| Try it |
Scan the records for lines holding "them". Say how many there are and give nothing else.

(Transcribed page contents)
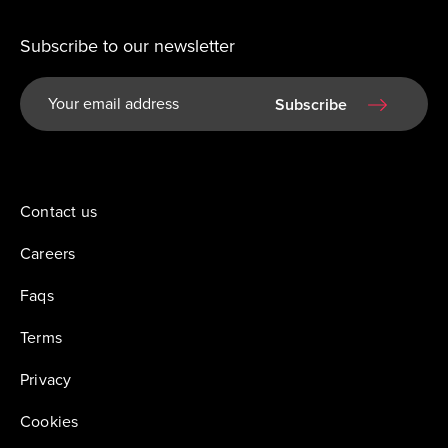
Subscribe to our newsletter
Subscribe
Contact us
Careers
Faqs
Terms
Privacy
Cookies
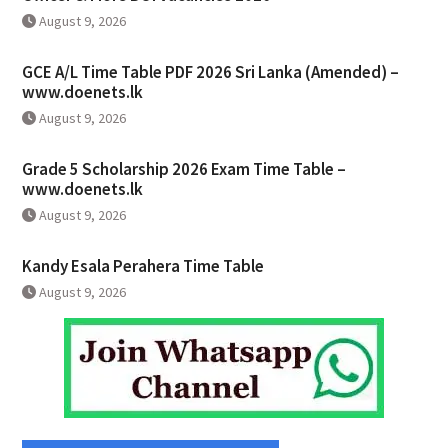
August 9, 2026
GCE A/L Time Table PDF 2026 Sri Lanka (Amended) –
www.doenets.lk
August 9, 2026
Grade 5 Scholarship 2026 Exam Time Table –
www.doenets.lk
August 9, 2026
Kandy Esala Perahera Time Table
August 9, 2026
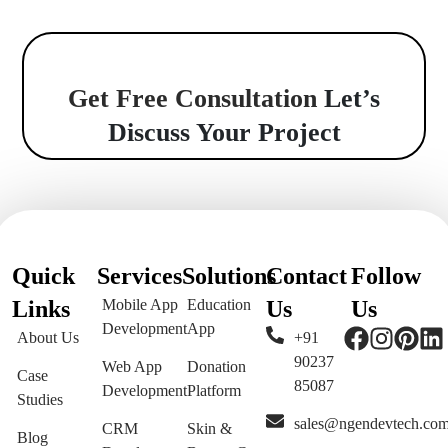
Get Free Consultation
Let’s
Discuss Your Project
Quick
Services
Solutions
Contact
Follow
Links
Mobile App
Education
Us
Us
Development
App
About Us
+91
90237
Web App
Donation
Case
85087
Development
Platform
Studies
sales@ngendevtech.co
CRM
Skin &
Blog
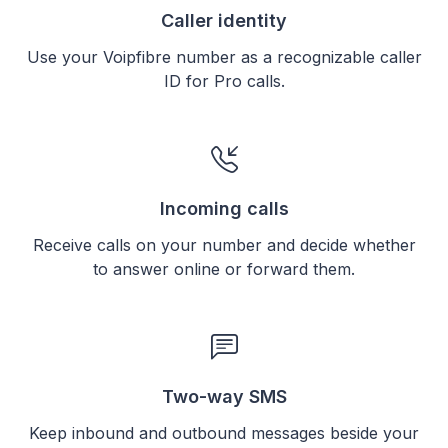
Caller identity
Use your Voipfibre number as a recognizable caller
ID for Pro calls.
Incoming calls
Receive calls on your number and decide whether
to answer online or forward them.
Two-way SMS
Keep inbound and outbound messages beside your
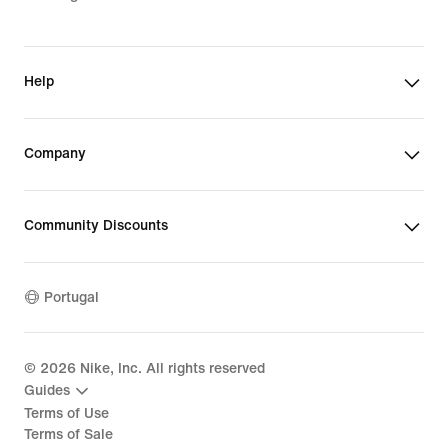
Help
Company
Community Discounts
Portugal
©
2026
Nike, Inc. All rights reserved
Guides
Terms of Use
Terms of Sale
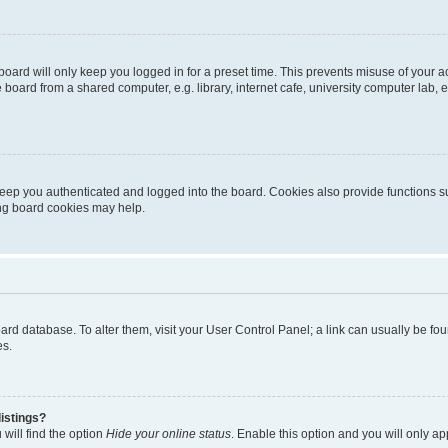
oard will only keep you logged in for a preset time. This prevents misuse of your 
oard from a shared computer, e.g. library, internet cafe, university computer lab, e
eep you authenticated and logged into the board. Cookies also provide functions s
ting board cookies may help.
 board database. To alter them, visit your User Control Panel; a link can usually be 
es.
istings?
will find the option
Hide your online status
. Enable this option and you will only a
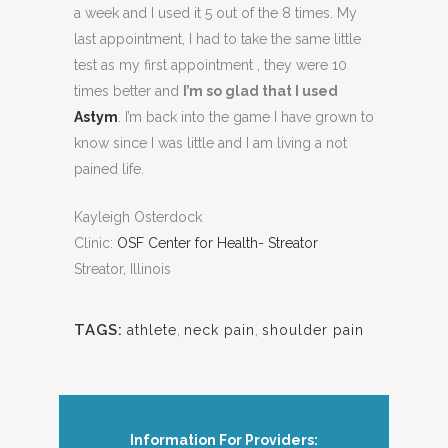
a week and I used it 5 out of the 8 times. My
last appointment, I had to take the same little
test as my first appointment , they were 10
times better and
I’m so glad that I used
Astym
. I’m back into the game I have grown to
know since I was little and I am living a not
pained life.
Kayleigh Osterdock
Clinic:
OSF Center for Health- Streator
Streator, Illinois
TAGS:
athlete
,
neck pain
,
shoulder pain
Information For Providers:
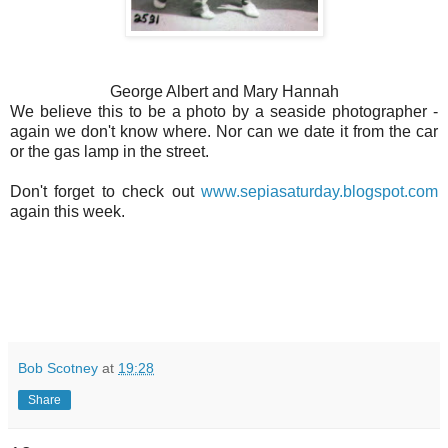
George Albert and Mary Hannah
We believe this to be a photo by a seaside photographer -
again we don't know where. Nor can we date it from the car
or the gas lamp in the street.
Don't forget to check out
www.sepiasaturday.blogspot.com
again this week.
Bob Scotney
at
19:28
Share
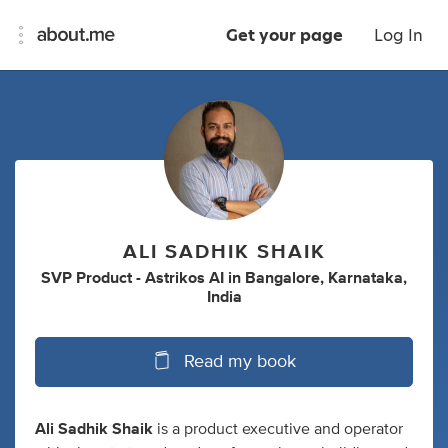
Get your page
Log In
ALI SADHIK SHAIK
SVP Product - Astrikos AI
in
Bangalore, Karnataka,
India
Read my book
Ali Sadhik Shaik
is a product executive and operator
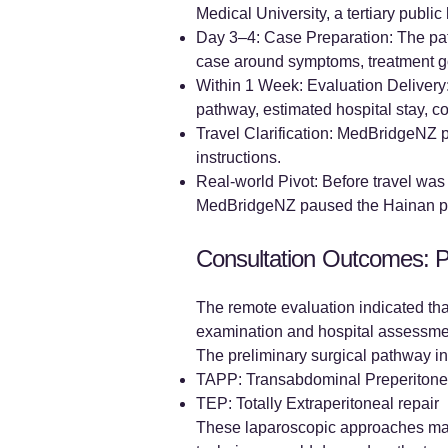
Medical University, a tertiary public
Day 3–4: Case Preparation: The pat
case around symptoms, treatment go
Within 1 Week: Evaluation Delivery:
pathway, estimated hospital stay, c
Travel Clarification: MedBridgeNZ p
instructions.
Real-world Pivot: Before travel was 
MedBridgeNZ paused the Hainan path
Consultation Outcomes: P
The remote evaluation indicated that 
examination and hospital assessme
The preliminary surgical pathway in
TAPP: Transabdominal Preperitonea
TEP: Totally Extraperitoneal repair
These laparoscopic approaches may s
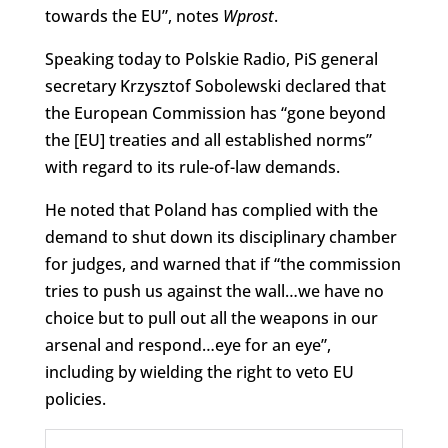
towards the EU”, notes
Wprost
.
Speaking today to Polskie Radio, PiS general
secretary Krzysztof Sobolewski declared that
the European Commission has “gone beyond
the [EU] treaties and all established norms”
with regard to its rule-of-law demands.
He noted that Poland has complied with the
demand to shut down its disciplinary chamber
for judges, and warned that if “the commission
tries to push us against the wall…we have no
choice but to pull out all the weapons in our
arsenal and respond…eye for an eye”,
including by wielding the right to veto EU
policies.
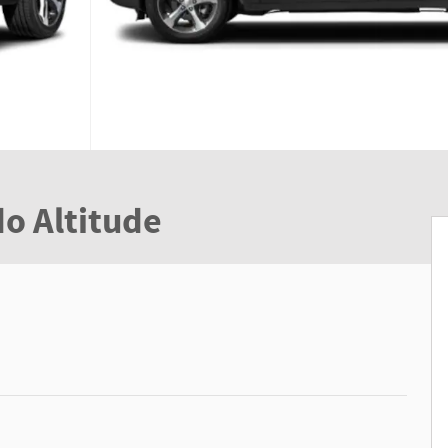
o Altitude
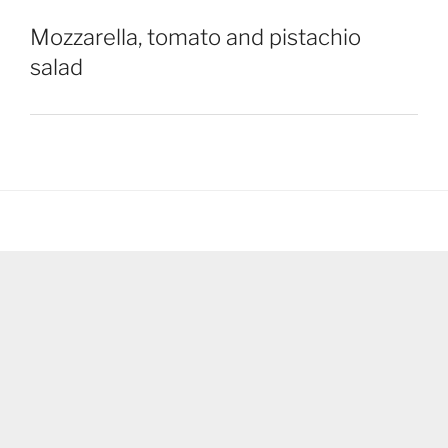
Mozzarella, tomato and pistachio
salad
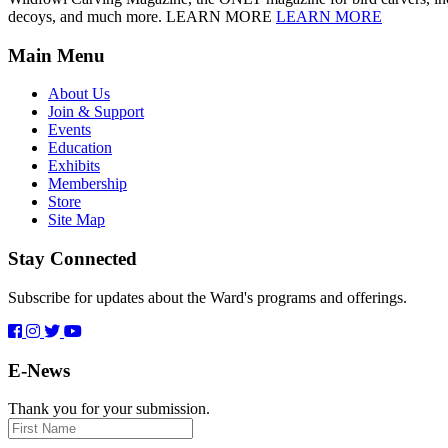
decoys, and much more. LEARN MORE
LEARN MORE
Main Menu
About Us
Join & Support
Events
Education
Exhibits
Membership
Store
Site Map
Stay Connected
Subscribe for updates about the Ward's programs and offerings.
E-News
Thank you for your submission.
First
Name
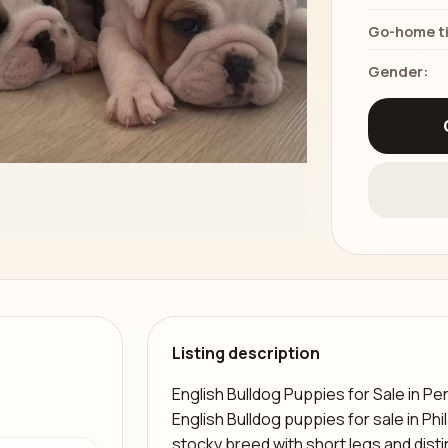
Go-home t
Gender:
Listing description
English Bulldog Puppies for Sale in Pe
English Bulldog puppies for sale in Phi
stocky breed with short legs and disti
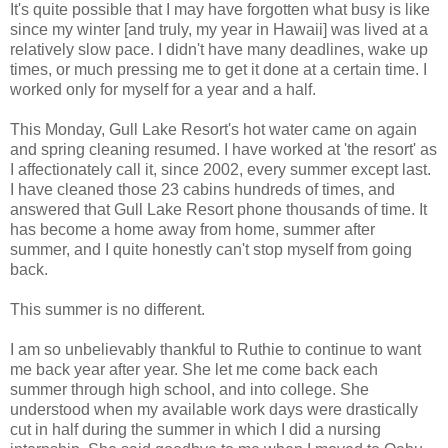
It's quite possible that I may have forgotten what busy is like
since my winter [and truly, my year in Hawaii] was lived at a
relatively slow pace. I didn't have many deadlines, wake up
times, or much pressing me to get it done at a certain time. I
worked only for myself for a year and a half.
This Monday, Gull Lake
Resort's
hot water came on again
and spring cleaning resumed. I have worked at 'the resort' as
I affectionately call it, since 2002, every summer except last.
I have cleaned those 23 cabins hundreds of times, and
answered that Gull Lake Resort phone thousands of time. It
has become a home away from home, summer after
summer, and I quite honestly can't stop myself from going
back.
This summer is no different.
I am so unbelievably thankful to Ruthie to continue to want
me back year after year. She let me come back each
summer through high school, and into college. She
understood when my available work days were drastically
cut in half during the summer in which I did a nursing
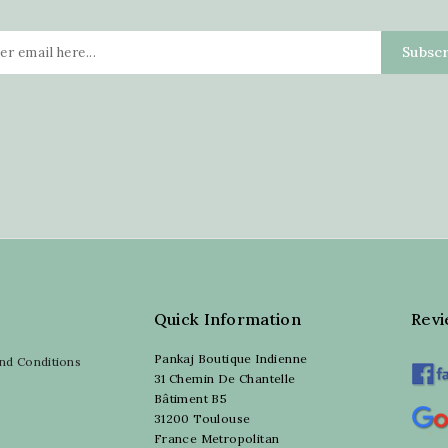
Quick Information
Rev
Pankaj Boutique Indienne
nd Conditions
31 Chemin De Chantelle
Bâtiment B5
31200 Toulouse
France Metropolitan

| Result of the exercise |
2